Ayant retrouvé ma sérénité organique, je décide de tenter l’aventure. Pour commencer, je dégage mon camarade Tu-tues de mes brailles et le glisse sur mon ventre afin qu’il soit plus aisé à emparer. Voilà, à toi de chanter ta romance, d’Artagnan ! Je pousse la porte avec un luxe de précautions dont la nomenclature nécessiterait vingt pages sans interlignes, écrites en petite italique.
Mais qui est-ce qui l’a in the babe , Gontrand ? Messire moi-même, ce pour la raison primordiale que cette vachasse de lourde est équipée d’une chaîne de sécurité. Alors là et dans mon cas, c’est purement catastrophique, Angélique. Tu m’objecteras que j’ai toujours la ressource de la faire sauter d’un coup d’épaule ; seulement je n’ai pas le courage de jouer les boutoirs. Et si je l’avais, ce coup de force ferait du barouf.
Déconcerté, je balance sur la suite de mes investigations. Abandonner momentanément la partie ? Non, mais tu me connais ?

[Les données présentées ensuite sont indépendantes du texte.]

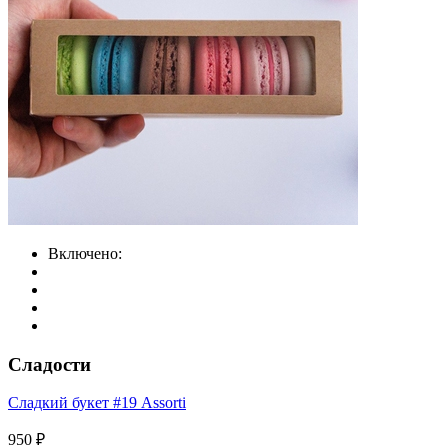
Включено:
Сладости
Сладкий букет #19 Assorti
950 ₽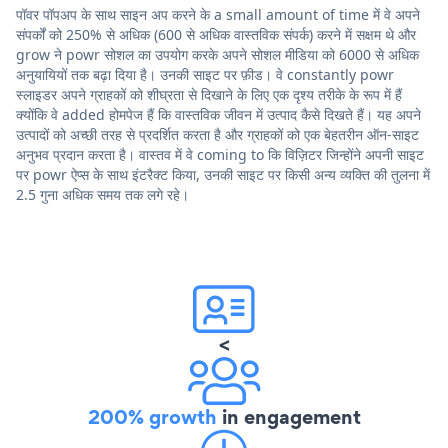
पॉवर पॉपअप के साथ साइन अप करने के a small amount of time में वे अपने
संपर्कों को 250% से अधिक (600 से अधिक वास्तविक संपर्क) करने में सक्षम थे और
grow ने powr सोशल का उपयोग करके अपने सोशल मीडिया को 6000 से अधिक
अनुयायियों तक बढ़ा दिया है। उनकी साइट पर फ़ीड। वे constantly powr
स्लाइडर अपने ग्राहकों को शीघ्रता से दिखाने के लिए एक दृश्य तरीके के रूप में हैं
क्योंकि वे added होमपेज हैं कि वास्तविक जीवन में उत्पाद कैसे दिखते हैं। यह अपने
उत्पादों को अच्छी तरह से प्रदर्शित करता है और ग्राहकों को एक बेहतरीन ऑन-साइट
अनुभव प्रदान करता है। वास्तव में वे coming to कि विज़िटर जिन्होंने अपनी साइट
पर powr ऐप्स के साथ इंटरैक्ट किया, उनकी साइट पर किसी अन्य व्यक्ति की तुलना में
2.5 गुना अधिक समय तक लगे रहे।
<
200% growth
in engagement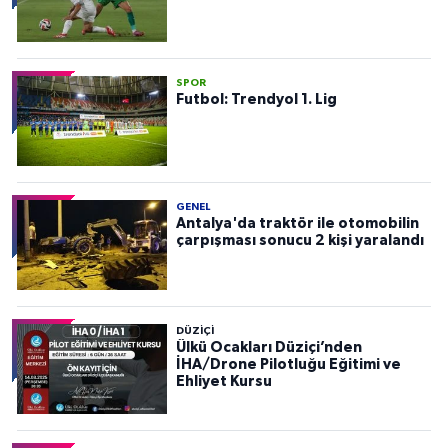
SPOR
Futbol: Trendyol 1. Lig
GENEL
Antalya'da traktör ile otomobilin
çarpışması sonucu 2 kişi yaralandı
DÜZIÇI
Ülkü Ocakları Düziçi’nden
İHA/Drone Pilotluğu Eğitimi ve
Ehliyet Kursu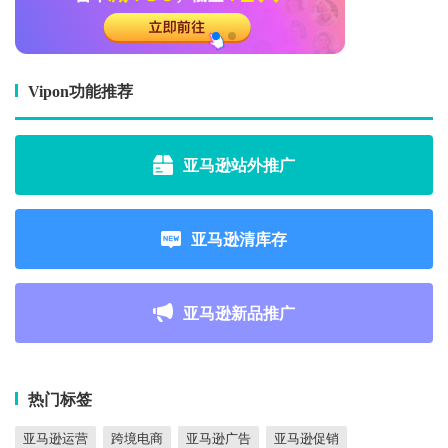
Vipon功能推荐
亚马逊站外推广
亚马逊清库存
亚马逊新品推广
热门标签
亚马逊运营
跨境电商
亚马逊广告
亚马逊促销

Sans m’arrêter de phosphorer, j’explore mes fouilles toujours équipées de gadgets intéressants, dus à Mathias pour la plupart. C’est ainsi que je déniche, dans une pocket secrète ménagée dans le pli de mon bénoche, une mince scie à métaux large de deux millimètres et longue de dix centimètres. Elle est faite dans un métal extrêmement dur. Ce que je vais entreprendre est culotté, certes, mais n’est-ce point là ma vocation que de l’être ? aurait dit le cher roi Dagobert qui n’a immortalisé son règne que parce qu’il s’est assis sur sa braguette.